A mamá le molestaban los brazos en la cama, no sabía qué hacer con ellos. Por su parte, Fefa, la mayor, se pasaba gimiendo y llorando todas las santas noches; la mucama decía que era porque había perdido un novio en la guerra de Cuba. Que recuerde, yo dormía como una bendita. En cuanto a la pequeña, no podía hacerlo sin su silla, de modo que cuando le daba el beso de buenas noches a mamá cogía su silla y se la llevaba al dormitorio y allí la colocaba junto a la almohada y, como dormía de medio lado, sacaba los brazos del embozo y los colocaba sobre la silla. Llegue a pensar que en mi familia el hecho de dormir era un ejercicio muy raro.
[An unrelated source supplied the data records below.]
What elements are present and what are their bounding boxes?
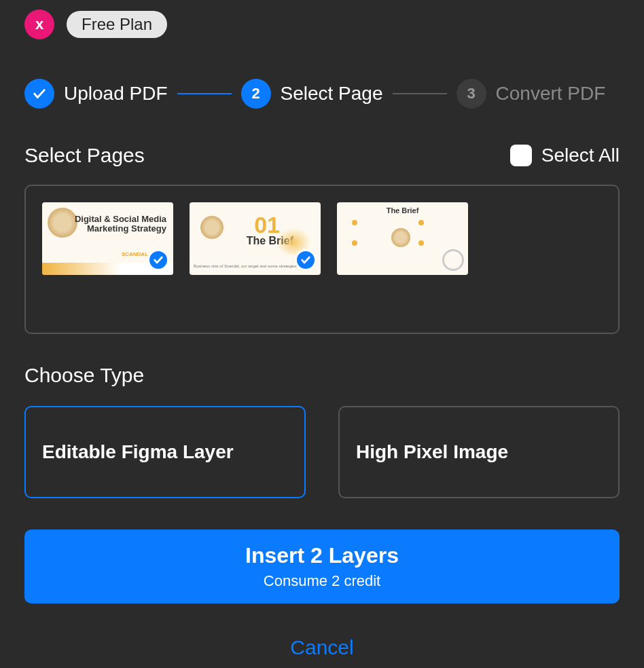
check-icon xyxy=(153,255,164,265)
select-pages-title: Select Pages xyxy=(24,144,145,167)
cup-graphic xyxy=(391,228,410,247)
cancel-button[interactable]: Cancel xyxy=(24,636,620,659)
select-all-toggle[interactable]: Select All xyxy=(510,145,620,166)
plan-badge[interactable]: Free Plan xyxy=(67,11,167,38)
dot-icon xyxy=(418,240,424,246)
page-unselected-mark[interactable] xyxy=(442,249,464,271)
checkbox[interactable] xyxy=(510,145,532,166)
page-thumbnail[interactable]: 01 The Brief Business size of Scandal, o… xyxy=(190,202,321,275)
step-label: Select Page xyxy=(281,83,383,105)
page-thumbnails: Digital & Social Media Marketing Strateg… xyxy=(24,185,620,334)
page-selected-mark[interactable] xyxy=(295,249,317,271)
type-editable-figma-layer[interactable]: Editable Figma Layer xyxy=(24,406,306,498)
insert-layers-button[interactable]: Insert 2 Layers Consume 2 credit xyxy=(24,530,620,604)
step-connector xyxy=(393,93,447,94)
step-circle-active: 2 xyxy=(241,79,271,109)
type-high-pixel-image[interactable]: High Pixel Image xyxy=(338,406,620,498)
step-select-page: 2 Select Page xyxy=(241,79,383,109)
select-all-label: Select All xyxy=(541,145,620,166)
cup-graphic xyxy=(200,216,223,239)
check-icon xyxy=(300,255,311,265)
dot-icon xyxy=(352,220,357,225)
slide-title: Digital & Social Media Marketing Strateg… xyxy=(42,215,166,234)
slide-footer: Business size of Scandal, our target and… xyxy=(194,264,296,268)
step-label: Upload PDF xyxy=(64,83,168,105)
dot-icon xyxy=(352,240,357,246)
page-selected-mark[interactable] xyxy=(147,249,169,271)
insert-subtitle: Consume 2 credit xyxy=(38,572,606,590)
step-connector xyxy=(177,93,232,94)
check-icon xyxy=(32,86,47,101)
insert-title: Insert 2 Layers xyxy=(38,543,606,568)
dot-icon xyxy=(418,220,424,225)
step-circle-pending: 3 xyxy=(457,79,486,109)
avatar[interactable]: x xyxy=(24,10,54,39)
choose-type-title: Choose Type xyxy=(24,364,620,387)
page-thumbnail[interactable]: Digital & Social Media Marketing Strateg… xyxy=(42,202,173,275)
page-thumbnail[interactable]: The Brief xyxy=(337,202,468,275)
step-upload-pdf: Upload PDF xyxy=(24,79,168,109)
step-convert-pdf: 3 Convert PDF xyxy=(457,79,606,109)
slide-heading: The Brief xyxy=(337,206,468,215)
step-circle-done xyxy=(24,79,54,109)
wizard-steps: Upload PDF 2 Select Page 3 Convert PDF xyxy=(24,79,620,109)
step-label: Convert PDF xyxy=(496,83,606,105)
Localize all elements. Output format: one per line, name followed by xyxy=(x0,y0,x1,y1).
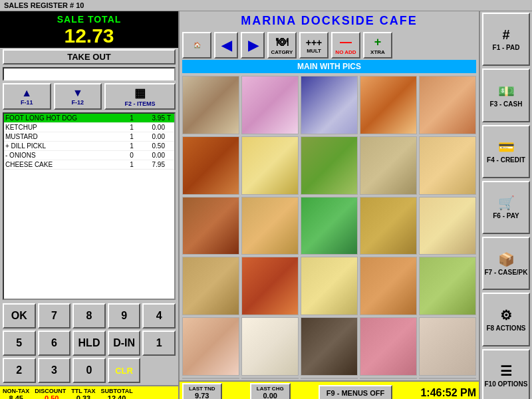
food-item-13[interactable] xyxy=(301,197,358,255)
category-bar[interactable]: MAIN WITH PICS xyxy=(182,60,476,73)
numpad-key-4[interactable]: 4 xyxy=(142,303,176,329)
food-item-6[interactable] xyxy=(182,136,239,195)
numpad-key-9[interactable]: 9 xyxy=(108,303,141,329)
numpad-key-ok[interactable]: OK xyxy=(3,303,36,329)
food-item-12[interactable] xyxy=(241,197,299,255)
food-item-14[interactable] xyxy=(360,197,417,255)
food-item-19[interactable] xyxy=(360,257,417,315)
order-item-name: FOOT LONG HOT DOG xyxy=(5,114,125,122)
numpad-key-hld[interactable]: HLD xyxy=(72,331,106,356)
food-item-30[interactable] xyxy=(419,378,476,379)
food-item-18[interactable] xyxy=(301,257,358,315)
food-item-29[interactable] xyxy=(360,378,417,379)
search-input[interactable] xyxy=(4,70,174,80)
prev-arrow-icon: ◀ xyxy=(221,37,231,53)
f2-items-button[interactable]: ▦ F2 - ITEMS xyxy=(104,83,176,110)
order-item-qty: 1 xyxy=(125,142,138,150)
order-row[interactable]: + DILL PICKL 1 0.50 xyxy=(4,142,174,151)
food-item-25[interactable] xyxy=(419,317,476,376)
non-tax-label: NON-TAX xyxy=(3,388,29,394)
f3-cash-button[interactable]: 💵 F3 - CASH xyxy=(482,68,530,122)
actions-icon: ⚙ xyxy=(500,307,512,323)
order-row[interactable]: CHEESE CAKE 1 7.95 xyxy=(4,160,174,170)
order-type: TAKE OUT xyxy=(3,49,176,65)
f9-menus-button[interactable]: F9 - MENUS OFF xyxy=(319,385,392,400)
mult-button[interactable]: +++ MULT xyxy=(299,32,329,59)
non-tax-val: 8.45 xyxy=(9,394,23,399)
order-row[interactable]: - ONIONS 0 0.00 xyxy=(4,151,174,160)
numpad-key-8[interactable]: 8 xyxy=(72,303,106,329)
food-item-22[interactable] xyxy=(241,317,299,376)
numpad-grid: 789OK456HLDD-IN1230CLR xyxy=(3,303,176,383)
numpad-key-5[interactable]: 5 xyxy=(3,331,36,356)
f11-button[interactable]: ▲ F-11 xyxy=(3,83,51,110)
food-item-4[interactable] xyxy=(360,76,417,134)
food-item-11[interactable] xyxy=(182,197,239,255)
last-tnd-val: 9.73 xyxy=(195,392,209,399)
cart-icon: 🛒 xyxy=(498,195,515,211)
f7-casepk-button[interactable]: 📦 F7 - CASE/PK xyxy=(482,237,530,290)
order-item-name: + DILL PICKL xyxy=(5,142,125,150)
food-item-5[interactable] xyxy=(419,76,476,134)
order-item-flag xyxy=(165,133,173,140)
discount-val: -0.50 xyxy=(42,394,59,399)
order-list[interactable]: FOOT LONG HOT DOG 1 3.95 T KETCHUP 1 0.0… xyxy=(3,112,176,300)
order-item-qty: 0 xyxy=(125,152,138,159)
order-item-qty: 1 xyxy=(125,161,138,168)
food-item-1[interactable] xyxy=(182,76,239,134)
food-item-10[interactable] xyxy=(419,136,476,195)
ttl-tax-val: 0.33 xyxy=(76,394,90,399)
food-item-23[interactable] xyxy=(301,317,358,376)
noadd-button[interactable]: — NO ADD xyxy=(331,32,360,59)
case-icon: 📦 xyxy=(498,251,515,267)
ttl-tax-label: TTL TAX xyxy=(71,388,95,394)
food-item-20[interactable] xyxy=(419,257,476,315)
food-item-16[interactable] xyxy=(182,257,239,315)
f12-button[interactable]: ▼ F-12 xyxy=(54,83,102,110)
home-button[interactable]: 🏠 xyxy=(182,32,211,59)
food-item-8[interactable] xyxy=(301,136,358,195)
numpad-key-2[interactable]: 2 xyxy=(3,358,36,383)
numpad-key-1[interactable]: 1 xyxy=(142,331,176,356)
f8-actions-button[interactable]: ⚙ F8 ACTIONS xyxy=(482,293,530,346)
f6-pay-button[interactable]: 🛒 F6 - PAY xyxy=(482,181,530,234)
order-row[interactable]: KETCHUP 1 0.00 xyxy=(4,123,174,132)
bottom-status: NON-TAX 8.45 DISCOUNT -0.50 TTL TAX 0.33… xyxy=(0,385,178,399)
xtra-button[interactable]: + XTRA xyxy=(363,32,392,59)
f4-credit-button[interactable]: 💳 F4 - CREDIT xyxy=(482,125,530,178)
order-item-price: 3.95 xyxy=(138,114,165,122)
noadd-label: NO ADD xyxy=(335,49,356,55)
food-item-27[interactable] xyxy=(241,378,299,379)
food-item-17[interactable] xyxy=(241,257,299,315)
prev-button[interactable]: ◀ xyxy=(214,32,238,59)
numpad-key-din[interactable]: D-IN xyxy=(108,331,141,356)
food-grid xyxy=(180,74,479,380)
numpad-key-3[interactable]: 3 xyxy=(38,358,71,383)
food-item-28[interactable] xyxy=(301,378,358,379)
food-item-26[interactable] xyxy=(182,378,239,379)
food-item-7[interactable] xyxy=(241,136,299,195)
top-toolbar: 🏠 ◀ ▶ 🍽 CATGRY +++ MULT — NO ADD + xyxy=(180,31,479,60)
center-panel: MARINA DOCKSIDE CAFE 🏠 ◀ ▶ 🍽 CATGRY +++ … xyxy=(180,11,479,399)
next-button[interactable]: ▶ xyxy=(241,32,265,59)
order-row[interactable]: MUSTARD 1 0.00 xyxy=(4,132,174,142)
food-item-15[interactable] xyxy=(419,197,476,255)
numpad-key-6[interactable]: 6 xyxy=(38,331,71,356)
order-row[interactable]: FOOT LONG HOT DOG 1 3.95 T xyxy=(4,114,174,123)
f12-label: F-12 xyxy=(72,99,84,106)
numpad-key-0[interactable]: 0 xyxy=(72,358,106,383)
food-item-3[interactable] xyxy=(301,76,358,134)
numpad-key-clr[interactable]: CLR xyxy=(108,358,141,383)
catgry-button[interactable]: 🍽 CATGRY xyxy=(267,32,297,59)
subtotal-val: 12.40 xyxy=(108,394,126,399)
food-item-21[interactable] xyxy=(182,317,239,376)
f10-label: F10 OPTIONS xyxy=(484,380,527,388)
f1-pad-button[interactable]: # F1 - PAD xyxy=(482,13,530,66)
f10-options-button[interactable]: ☰ F10 OPTIONS xyxy=(482,349,530,399)
numpad-key-7[interactable]: 7 xyxy=(38,303,71,329)
food-item-9[interactable] xyxy=(360,136,417,195)
search-bar[interactable] xyxy=(3,67,176,80)
food-item-2[interactable] xyxy=(241,76,299,134)
food-item-24[interactable] xyxy=(360,317,417,376)
f8-label: F8 ACTIONS xyxy=(486,325,525,332)
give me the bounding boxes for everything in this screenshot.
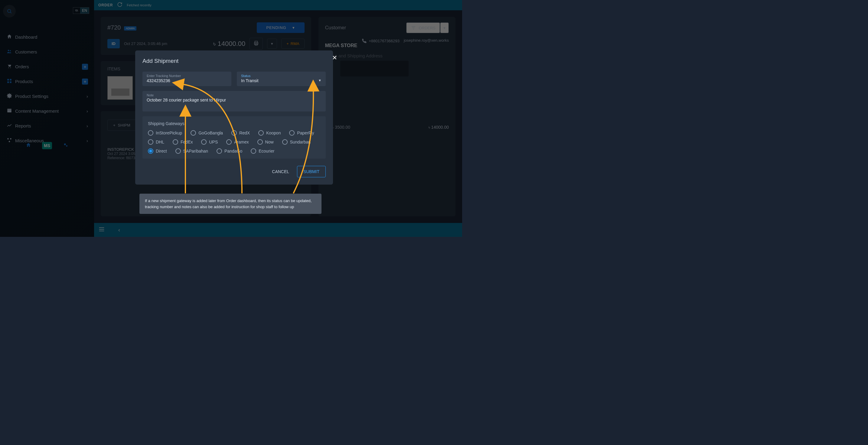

La mucama, oriunda de Tetuán, tiznada de piel pero lista como un camello, opinó un día, limpiando las lentejas en la cocina, que «a la señora madre había que hacerla dormir con la pequeña, que se acostara de medio lado y que pasara su brazo por delante del pecho, y el otro lo dejara quieto sobre el colchón y que la niña, colocara los brazos sobre su señora madre y así se dejara de pamplinas, y la silla en el comedor». Finalmente, mirando por la ventana, sentenció: «A Fefa habría que buscarle un novio, peninsular o no, que había visto uno de Castillitos que tenía una tienda de alfombras que era bien plantao». La madre zanjó la cuestión con una mirada gélida que la mucama entendió al tiempo que musitaba algo en berebere. Afuera Ceuta era una perla envuelta en un mar azul.